You install Edge Data Collectors on edge devices and then register them to work with Control Hub. When you register an SDC Edge, you assign labels to the SDC Edge. The labels determine which jobs are run on that SDC Edge.
Control Hub monitors the resources that each SDC Edge uses. Control Hub only starts jobs on an SDC Edge that has not reached any resource thresholds.

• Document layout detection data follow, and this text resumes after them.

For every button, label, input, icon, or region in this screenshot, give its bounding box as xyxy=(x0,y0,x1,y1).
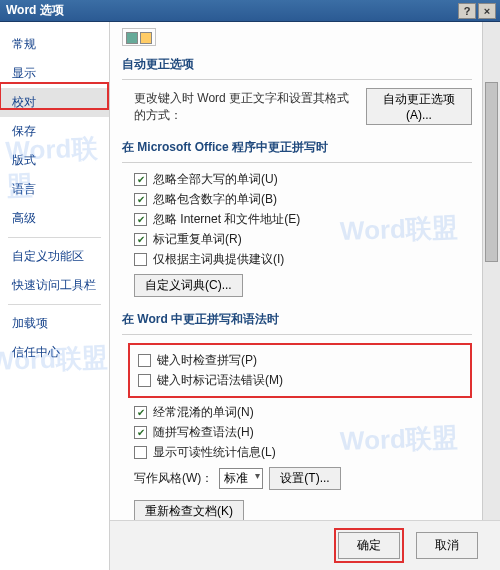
checkbox-check-spelling-typing[interactable] xyxy=(138,354,151,367)
cancel-button[interactable]: 取消 xyxy=(416,532,478,559)
section-office-spelling: 在 Microsoft Office 程序中更正拼写时 xyxy=(122,135,472,163)
checkbox-ignore-uppercase[interactable] xyxy=(134,173,147,186)
checkbox-ignore-internet[interactable] xyxy=(134,213,147,226)
nav-general[interactable]: 常规 xyxy=(0,30,109,59)
nav-customize-ribbon[interactable]: 自定义功能区 xyxy=(0,242,109,271)
label-ignore-internet: 忽略 Internet 和文件地址(E) xyxy=(153,211,300,228)
highlight-box-ok: 确定 xyxy=(334,528,404,563)
nav-save[interactable]: 保存 xyxy=(0,117,109,146)
writing-style-label: 写作风格(W)： xyxy=(134,470,213,487)
label-ignore-uppercase: 忽略全部大写的单词(U) xyxy=(153,171,278,188)
label-readability: 显示可读性统计信息(L) xyxy=(153,444,276,461)
label-main-dict-only: 仅根据主词典提供建议(I) xyxy=(153,251,284,268)
label-check-spelling-typing: 键入时检查拼写(P) xyxy=(157,352,257,369)
section-word-spelling: 在 Word 中更正拼写和语法时 xyxy=(122,307,472,335)
nav-advanced[interactable]: 高级 xyxy=(0,204,109,233)
recheck-document-button[interactable]: 重新检查文档(K) xyxy=(134,500,244,520)
scrollbar-thumb[interactable] xyxy=(485,82,498,262)
checkbox-ignore-numbers[interactable] xyxy=(134,193,147,206)
checkbox-mark-grammar-typing[interactable] xyxy=(138,374,151,387)
close-button[interactable]: × xyxy=(478,3,496,19)
title-bar: Word 选项 ? × xyxy=(0,0,500,22)
toolbar-icons xyxy=(122,28,156,46)
vertical-scrollbar[interactable] xyxy=(482,22,500,520)
checkbox-grammar-with-spelling[interactable] xyxy=(134,426,147,439)
dialog-footer: 确定 取消 xyxy=(110,520,500,570)
label-ignore-numbers: 忽略包含数字的单词(B) xyxy=(153,191,277,208)
highlight-box-spellcheck: 键入时检查拼写(P) 键入时标记语法错误(M) xyxy=(128,343,472,398)
checkbox-flag-repeated[interactable] xyxy=(134,233,147,246)
nav-addins[interactable]: 加载项 xyxy=(0,309,109,338)
window-title: Word 选项 xyxy=(6,2,456,19)
label-confused-words: 经常混淆的单词(N) xyxy=(153,404,254,421)
main-panel: 自动更正选项 更改键入时 Word 更正文字和设置其格式的方式： 自动更正选项(… xyxy=(110,22,500,570)
label-flag-repeated: 标记重复单词(R) xyxy=(153,231,242,248)
nav-trust-center[interactable]: 信任中心 xyxy=(0,338,109,367)
writing-style-value: 标准 xyxy=(224,471,248,485)
label-grammar-with-spelling: 随拼写检查语法(H) xyxy=(153,424,254,441)
label-mark-grammar-typing: 键入时标记语法错误(M) xyxy=(157,372,283,389)
custom-dictionaries-button[interactable]: 自定义词典(C)... xyxy=(134,274,243,297)
nav-language[interactable]: 语言 xyxy=(0,175,109,204)
nav-layout[interactable]: 版式 xyxy=(0,146,109,175)
ok-button[interactable]: 确定 xyxy=(338,532,400,559)
grammar-settings-button[interactable]: 设置(T)... xyxy=(269,467,340,490)
checkbox-confused-words[interactable] xyxy=(134,406,147,419)
checkbox-main-dict-only[interactable] xyxy=(134,253,147,266)
autocorrect-options-button[interactable]: 自动更正选项(A)... xyxy=(366,88,472,125)
highlight-box xyxy=(0,82,109,110)
checkbox-readability[interactable] xyxy=(134,446,147,459)
autocorrect-desc: 更改键入时 Word 更正文字和设置其格式的方式： xyxy=(134,90,360,124)
section-autocorrect: 自动更正选项 xyxy=(122,52,472,80)
writing-style-select[interactable]: 标准 xyxy=(219,468,263,489)
help-button[interactable]: ? xyxy=(458,3,476,19)
nav-quick-access[interactable]: 快速访问工具栏 xyxy=(0,271,109,300)
sidebar: 常规 显示 校对 保存 版式 语言 高级 自定义功能区 快速访问工具栏 加载项 … xyxy=(0,22,110,570)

You use an authoring Data Collector to design edge pipelines. You can design edge pipelines in the Control Hub Pipeline Designer after selecting an available authoring Data Collector to use. Or, you can directly log into an authoring Data Collector to design edge pipelines.
- Edge sending pipeline
- An edge sending pipeline runs on SDC Edge. It uses an origin specific to the edge device to read local data residing on the device. The pipeline can perform minimal processing on the data before sending the data to a Data Collector receiving pipeline.
- Data Collector receiving pipeline
- A Data Collector receiving pipeline runs on Data Collector. It reads data from the edge sending pipeline destination. Some systems require an intermediary message broker. The Data Collector receiving pipeline performs more complex processing on the data as needed, and then it writes the data to the final destinations.
- Edge receiving pipeline
- An edge receiving pipeline runs on SDC Edge. It listens for data sent by another pipeline running on Data Collector or on SDC Edge and then acts on that data to control the edge device.
For more information about designing edge pipelines including the supported stages, see Edge Pipelines.
After designing edge pipelines, you publish them to Control Hub. Within Control Hub, you add edge pipelines to jobs that run on an SDC Edge. You add the Data Collector receiving pipelines to jobs that run on an execution Data Collector.
For more details about how Control Hub and SDC Edge work together, see SDC Edge Communication.